> [Task goal] Look for the string "magnifier" in the material below. Copy every line where you find it.

----------------------------------------

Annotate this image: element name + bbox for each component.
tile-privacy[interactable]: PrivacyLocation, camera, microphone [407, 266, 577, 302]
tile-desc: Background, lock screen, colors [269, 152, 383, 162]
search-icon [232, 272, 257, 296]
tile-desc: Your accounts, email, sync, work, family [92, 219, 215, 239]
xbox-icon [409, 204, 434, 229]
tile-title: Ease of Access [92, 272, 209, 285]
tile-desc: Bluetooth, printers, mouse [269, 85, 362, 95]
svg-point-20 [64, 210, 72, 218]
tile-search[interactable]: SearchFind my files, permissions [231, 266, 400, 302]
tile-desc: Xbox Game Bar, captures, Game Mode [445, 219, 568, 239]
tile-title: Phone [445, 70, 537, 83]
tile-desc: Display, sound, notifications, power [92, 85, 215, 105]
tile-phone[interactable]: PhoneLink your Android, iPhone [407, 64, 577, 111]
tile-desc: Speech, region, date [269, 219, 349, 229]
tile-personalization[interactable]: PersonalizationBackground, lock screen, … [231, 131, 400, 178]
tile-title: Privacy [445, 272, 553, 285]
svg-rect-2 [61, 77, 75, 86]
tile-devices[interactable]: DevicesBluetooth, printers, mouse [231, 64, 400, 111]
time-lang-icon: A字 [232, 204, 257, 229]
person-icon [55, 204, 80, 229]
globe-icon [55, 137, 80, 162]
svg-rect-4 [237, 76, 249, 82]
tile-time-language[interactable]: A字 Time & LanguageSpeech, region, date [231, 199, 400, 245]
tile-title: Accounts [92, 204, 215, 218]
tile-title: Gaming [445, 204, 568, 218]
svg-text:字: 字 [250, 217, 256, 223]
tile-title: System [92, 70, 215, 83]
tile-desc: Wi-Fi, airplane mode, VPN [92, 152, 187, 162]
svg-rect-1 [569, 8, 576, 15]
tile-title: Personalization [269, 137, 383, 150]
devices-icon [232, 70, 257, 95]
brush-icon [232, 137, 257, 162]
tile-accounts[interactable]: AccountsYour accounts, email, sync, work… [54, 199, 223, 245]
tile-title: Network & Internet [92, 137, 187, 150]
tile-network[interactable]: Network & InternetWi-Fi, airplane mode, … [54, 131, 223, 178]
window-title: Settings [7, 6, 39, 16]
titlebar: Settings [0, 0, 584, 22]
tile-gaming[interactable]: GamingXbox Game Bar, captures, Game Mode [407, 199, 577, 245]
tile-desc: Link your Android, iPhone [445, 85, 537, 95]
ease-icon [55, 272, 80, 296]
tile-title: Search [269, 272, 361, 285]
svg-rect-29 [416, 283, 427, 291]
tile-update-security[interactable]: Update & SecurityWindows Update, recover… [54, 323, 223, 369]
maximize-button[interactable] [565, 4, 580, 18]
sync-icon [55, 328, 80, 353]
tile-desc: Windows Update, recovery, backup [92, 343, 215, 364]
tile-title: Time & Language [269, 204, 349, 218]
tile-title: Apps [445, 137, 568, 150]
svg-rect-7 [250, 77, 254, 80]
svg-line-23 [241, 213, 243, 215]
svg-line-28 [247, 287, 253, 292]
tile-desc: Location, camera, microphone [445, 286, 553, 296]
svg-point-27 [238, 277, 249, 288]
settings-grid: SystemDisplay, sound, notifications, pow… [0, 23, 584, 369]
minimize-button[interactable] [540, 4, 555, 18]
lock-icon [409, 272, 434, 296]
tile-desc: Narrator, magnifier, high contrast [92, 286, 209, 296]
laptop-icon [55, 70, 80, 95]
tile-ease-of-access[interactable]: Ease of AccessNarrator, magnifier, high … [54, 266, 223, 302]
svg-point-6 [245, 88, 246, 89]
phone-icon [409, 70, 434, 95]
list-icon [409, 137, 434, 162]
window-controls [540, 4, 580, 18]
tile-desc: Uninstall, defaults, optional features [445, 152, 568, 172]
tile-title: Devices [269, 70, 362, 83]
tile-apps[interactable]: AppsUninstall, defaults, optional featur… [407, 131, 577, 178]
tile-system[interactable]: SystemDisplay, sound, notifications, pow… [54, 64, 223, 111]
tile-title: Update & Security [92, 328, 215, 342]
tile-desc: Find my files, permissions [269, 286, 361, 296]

----------------------------------------

> [The answer]
tile-desc: Narrator, magnifier, high contrast [92, 286, 209, 296]
tile-ease-of-access[interactable]: Ease of AccessNarrator, magnifier, high … [54, 266, 223, 302]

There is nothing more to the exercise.